[Entries taken from a collection]
*** Block opens ***
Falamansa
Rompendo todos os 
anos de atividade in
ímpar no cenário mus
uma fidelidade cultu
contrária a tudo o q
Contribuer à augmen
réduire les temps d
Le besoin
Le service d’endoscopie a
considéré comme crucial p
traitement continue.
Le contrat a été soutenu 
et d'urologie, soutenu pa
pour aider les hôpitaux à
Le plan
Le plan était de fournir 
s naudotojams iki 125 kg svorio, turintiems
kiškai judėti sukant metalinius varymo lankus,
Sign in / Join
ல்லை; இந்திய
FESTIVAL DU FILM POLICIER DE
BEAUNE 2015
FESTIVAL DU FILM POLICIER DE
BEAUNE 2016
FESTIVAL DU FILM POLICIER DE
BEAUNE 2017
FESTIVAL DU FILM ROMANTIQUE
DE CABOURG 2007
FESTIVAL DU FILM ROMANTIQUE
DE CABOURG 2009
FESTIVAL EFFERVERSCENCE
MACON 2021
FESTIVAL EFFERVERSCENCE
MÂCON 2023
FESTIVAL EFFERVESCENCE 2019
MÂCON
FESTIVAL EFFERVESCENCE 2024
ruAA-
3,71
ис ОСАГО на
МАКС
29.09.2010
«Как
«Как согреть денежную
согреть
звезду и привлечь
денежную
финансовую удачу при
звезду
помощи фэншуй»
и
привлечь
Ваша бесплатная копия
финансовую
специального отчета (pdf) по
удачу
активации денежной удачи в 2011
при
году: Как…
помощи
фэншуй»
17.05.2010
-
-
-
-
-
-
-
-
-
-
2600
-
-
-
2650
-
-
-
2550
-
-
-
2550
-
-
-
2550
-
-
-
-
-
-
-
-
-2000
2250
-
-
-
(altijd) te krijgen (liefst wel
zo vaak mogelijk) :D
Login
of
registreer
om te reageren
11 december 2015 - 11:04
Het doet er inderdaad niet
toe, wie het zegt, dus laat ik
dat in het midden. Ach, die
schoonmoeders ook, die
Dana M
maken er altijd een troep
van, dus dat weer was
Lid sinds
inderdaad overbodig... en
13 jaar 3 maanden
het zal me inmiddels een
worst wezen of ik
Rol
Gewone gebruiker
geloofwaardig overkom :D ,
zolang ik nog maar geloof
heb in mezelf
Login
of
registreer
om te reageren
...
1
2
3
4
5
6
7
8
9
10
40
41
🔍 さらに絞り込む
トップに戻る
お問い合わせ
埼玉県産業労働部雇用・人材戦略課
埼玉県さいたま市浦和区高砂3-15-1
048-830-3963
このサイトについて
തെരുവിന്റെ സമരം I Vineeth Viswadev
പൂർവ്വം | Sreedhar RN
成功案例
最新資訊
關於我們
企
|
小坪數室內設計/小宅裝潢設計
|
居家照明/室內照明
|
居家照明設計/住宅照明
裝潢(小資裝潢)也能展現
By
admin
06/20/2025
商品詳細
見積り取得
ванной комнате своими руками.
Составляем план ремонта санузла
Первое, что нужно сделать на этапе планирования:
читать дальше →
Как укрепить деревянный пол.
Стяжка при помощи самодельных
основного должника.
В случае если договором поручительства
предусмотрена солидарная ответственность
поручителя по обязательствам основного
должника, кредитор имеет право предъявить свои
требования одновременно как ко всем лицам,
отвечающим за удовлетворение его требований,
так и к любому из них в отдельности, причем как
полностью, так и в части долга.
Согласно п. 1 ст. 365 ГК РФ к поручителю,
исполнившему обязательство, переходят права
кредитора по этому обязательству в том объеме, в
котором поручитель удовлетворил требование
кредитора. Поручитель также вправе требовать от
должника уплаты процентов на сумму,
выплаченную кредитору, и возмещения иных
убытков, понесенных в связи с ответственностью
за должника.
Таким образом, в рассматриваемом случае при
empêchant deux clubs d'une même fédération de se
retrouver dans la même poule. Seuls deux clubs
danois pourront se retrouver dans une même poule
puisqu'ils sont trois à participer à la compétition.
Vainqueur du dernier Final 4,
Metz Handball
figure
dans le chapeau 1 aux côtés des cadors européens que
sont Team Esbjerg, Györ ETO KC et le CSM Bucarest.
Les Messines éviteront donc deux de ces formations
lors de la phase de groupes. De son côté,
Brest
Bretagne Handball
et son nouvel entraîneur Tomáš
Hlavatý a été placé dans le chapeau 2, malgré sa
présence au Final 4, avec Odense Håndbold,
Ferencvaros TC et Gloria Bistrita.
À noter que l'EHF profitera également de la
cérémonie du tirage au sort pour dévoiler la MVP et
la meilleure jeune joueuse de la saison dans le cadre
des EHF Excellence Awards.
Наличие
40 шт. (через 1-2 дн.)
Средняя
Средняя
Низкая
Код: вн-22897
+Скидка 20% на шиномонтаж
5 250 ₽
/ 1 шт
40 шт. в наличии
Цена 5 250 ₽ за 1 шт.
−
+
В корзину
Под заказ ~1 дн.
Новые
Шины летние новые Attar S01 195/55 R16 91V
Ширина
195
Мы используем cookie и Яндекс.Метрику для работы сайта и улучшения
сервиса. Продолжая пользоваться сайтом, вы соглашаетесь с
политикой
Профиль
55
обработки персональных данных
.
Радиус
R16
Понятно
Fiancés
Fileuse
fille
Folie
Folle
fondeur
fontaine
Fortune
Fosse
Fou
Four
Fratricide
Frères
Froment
*** Block closes ***
__Directions__.
The reply should consist of all the records, repeated exactly.

__Response to this task__.
Falamansa
Rompendo todos os 
anos de atividade in
ímpar no cenário mus
uma fidelidade cultu
contrária a tudo o q
Contribuer à augmen
réduire les temps d
Le besoin
Le service d’endoscopie a
considéré comme crucial p
traitement continue.
Le contrat a été soutenu 
et d'urologie, soutenu pa
pour aider les hôpitaux à
Le plan
Le plan était de fournir 
s naudotojams iki 125 kg svorio, turintiems
kiškai judėti sukant metalinius varymo lankus,
Sign in / Join
ல்லை; இந்திய
FESTIVAL DU FILM POLICIER DE
BEAUNE 2015
FESTIVAL DU FILM POLICIER DE
BEAUNE 2016
FESTIVAL DU FILM POLICIER DE
BEAUNE 2017
FESTIVAL DU FILM ROMANTIQUE
DE CABOURG 2007
FESTIVAL DU FILM ROMANTIQUE
DE CABOURG 2009
FESTIVAL EFFERVERSCENCE
MACON 2021
FESTIVAL EFFERVERSCENCE
MÂCON 2023
FESTIVAL EFFERVESCENCE 2019
MÂCON
FESTIVAL EFFERVESCENCE 2024
ruAA-
3,71
ис ОСАГО на
МАКС
29.09.2010
«Как
«Как согреть денежную
согреть
звезду и привлечь
денежную
финансовую удачу при
звезду
помощи фэншуй»
и
привлечь
Ваша бесплатная копия
финансовую
специального отчета (pdf) по
удачу
активации денежной удачи в 2011
при
году: Как…
помощи
фэншуй»
17.05.2010
-
-
-
-
-
-
-
-
-
-
2600
-
-
-
2650
-
-
-
2550
-
-
-
2550
-
-
-
2550
-
-
-
-
-
-
-
-
-2000
2250
-
-
-
(altijd) te krijgen (liefst wel
zo vaak mogelijk) :D
Login
of
registreer
om te reageren
11 december 2015 - 11:04
Het doet er inderdaad niet
toe, wie het zegt, dus laat ik
dat in het midden. Ach, die
schoonmoeders ook, die
Dana M
maken er altijd een troep
van, dus dat weer was
Lid sinds
inderdaad overbodig... en
13 jaar 3 maanden
het zal me inmiddels een
worst wezen of ik
Rol
Gewone gebruiker
geloofwaardig overkom :D ,
zolang ik nog maar geloof
heb in mezelf
Login
of
registreer
om te reageren
...
1
2
3
4
5
6
7
8
9
10
40
41
🔍 さらに絞り込む
トップに戻る
お問い合わせ
埼玉県産業労働部雇用・人材戦略課
埼玉県さいたま市浦和区高砂3-15-1
048-830-3963
このサイトについて
തെരുവിന്റെ സമരം I Vineeth Viswadev
പൂർവ്വം | Sreedhar RN
成功案例
最新資訊
關於我們
企
|
小坪數室內設計/小宅裝潢設計
|
居家照明/室內照明
|
居家照明設計/住宅照明
裝潢(小資裝潢)也能展現
By
admin
06/20/2025
商品詳細
見積り取得
ванной комнате своими руками.
Составляем план ремонта санузла
Первое, что нужно сделать на этапе планирования:
читать дальше →
Как укрепить деревянный пол.
Стяжка при помощи самодельных
основного должника.
В случае если договором поручительства
предусмотрена солидарная ответственность
поручителя по обязательствам основного
должника, кредитор имеет право предъявить свои
требования одновременно как ко всем лицам,
отвечающим за удовлетворение его требований,
так и к любому из них в отдельности, причем как
полностью, так и в части долга.
Согласно п. 1 ст. 365 ГК РФ к поручителю,
исполнившему обязательство, переходят права
кредитора по этому обязательству в том объеме, в
котором поручитель удовлетворил требование
кредитора. Поручитель также вправе требовать от
должника уплаты процентов на сумму,
выплаченную кредитору, и возмещения иных
убытков, понесенных в связи с ответственностью
за должника.
Таким образом, в рассматриваемом случае при
empêchant deux clubs d'une même fédération de se
retrouver dans la même poule. Seuls deux clubs
danois pourront se retrouver dans une même poule
puisqu'ils sont trois à participer à la compétition.
Vainqueur du dernier Final 4,
Metz Handball
figure
dans le chapeau 1 aux côtés des cadors européens que
sont Team Esbjerg, Györ ETO KC et le CSM Bucarest.
Les Messines éviteront donc deux de ces formations
lors de la phase de groupes. De son côté,
Brest
Bretagne Handball
et son nouvel entraîneur Tomáš
Hlavatý a été placé dans le chapeau 2, malgré sa
présence au Final 4, avec Odense Håndbold,
Ferencvaros TC et Gloria Bistrita.
À noter que l'EHF profitera également de la
cérémonie du tirage au sort pour dévoiler la MVP et
la meilleure jeune joueuse de la saison dans le cadre
des EHF Excellence Awards.
Наличие
40 шт. (через 1-2 дн.)
Средняя
Средняя
Низкая
Код: вн-22897
+Скидка 20% на шиномонтаж
5 250 ₽
/ 1 шт
40 шт. в наличии
Цена 5 250 ₽ за 1 шт.
−
+
В корзину
Под заказ ~1 дн.
Новые
Шины летние новые Attar S01 195/55 R16 91V
Ширина
195
Мы используем cookie и Яндекс.Метрику для работы сайта и улучшения
сервиса. Продолжая пользоваться сайтом, вы соглашаетесь с
политикой
Профиль
55
обработки персональных данных
.
Радиус
R16
Понятно
Fiancés
Fileuse
fille
Folie
Folle
fondeur
fontaine
Fortune
Fosse
Fou
Four
Fratricide
Frères
Froment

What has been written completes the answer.